The pilot dealt with a missing person who turns out to be an alien abductee, but the plot was merely a MacGuffin. The true reason for the episode (and the entire series, really) is getting these two guys together on screen, in order to watch what happens next. Sometimes it’s funny. Usually it isn’t. Once in a while there’s a sci-fi reference thrown around. Most of the time there’s something ridiculous happening. That seems to be the formula for this TV show.
After watching four episodes, the show’s mythology is slowly building, but different unsolved cases and incomplete storylines makes the deciphering process a little complicated. There’s very little paranormal in the pilot, but the second episode, “Bee-Mo,” featuring angry, little Zombie kids running around on Halloween was much better.

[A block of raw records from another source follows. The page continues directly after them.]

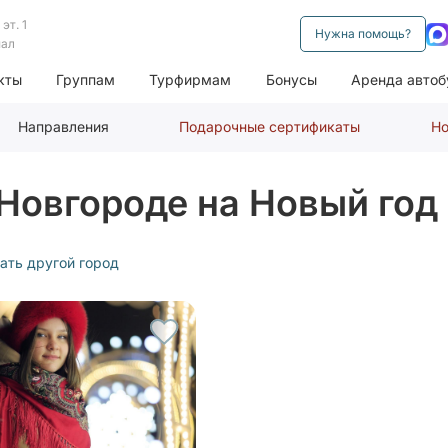
эт. 1
Нужна помощь?
нал
кты
Группам
Турфирмам
Бонусы
Аренда автоб
Направления
Подарочные сертификаты
Но
Новгороде на Новый год
ать другой город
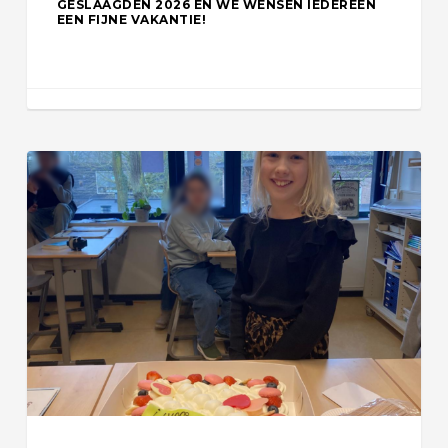
GESLAAGDEN 2026 EN WE WENSEN IEDEREEN
EEN FIJNE VAKANTIE!
Lexi
wint
prijsvraag
tijdens
open
dag
JPT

Adam Scott is trying hard not to be funny, while being certifiably crazy (which is an odd sight). Craig Robinson’s a serious, angry and seriously angry former police officer. Both actors are working hard at not laughing on screen. Neither one creates many laughs. Which is odd, since they’re both probably best known more for their comedic timing than their serious acting skills.
Before the series aired, I was looking forward to seeing this show more than the return of The X-Files in Season 11. While Ghosted feels more like a spooky spoof, after watching last year’s event series, I’m quickly losing interest in the agent’s further adventures and really wanted to see something else within that vein.

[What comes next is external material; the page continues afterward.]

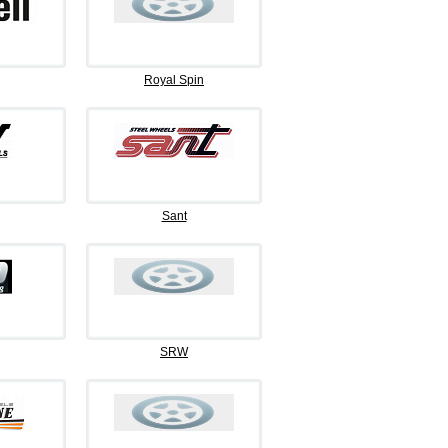
Royal Spin
Sant
SRW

Overall Thoughts: OK, what’s the deal with the title? Since no ghosts can be found within the first four episodes, does it possibly refer to the dating term? Whenever music is played on the show, it seems to come from an ’80s soundtrack, making the show feel like it takes place during that decade, which is not the case. Speaking of music, anytime Craig Robinson has an excuse to sing a song on screen, it’s golden. Nice to see these moments purposely inserted into the script, in hopes of escaping too much exposition.
Final Thoughts: With Max being an expert in multiverse theories, how long must we wait until the topic enters the storyline? Also, in the show’s universe, every electronic device on the planet must have a wi-fi connection, so naturally the Bureau Underground can hack into them with the assistance of satellite technology. Not sure which direction this series is headed since the backstory is still being built for these characters, one episode at a time. With few laughs provided and a very thin storyline, the audience needs something relatable or something funny to bring them back for more. Hopefully this TV show will get the necessary time to grow. I want to believe there will be many laughs found in this show’s future.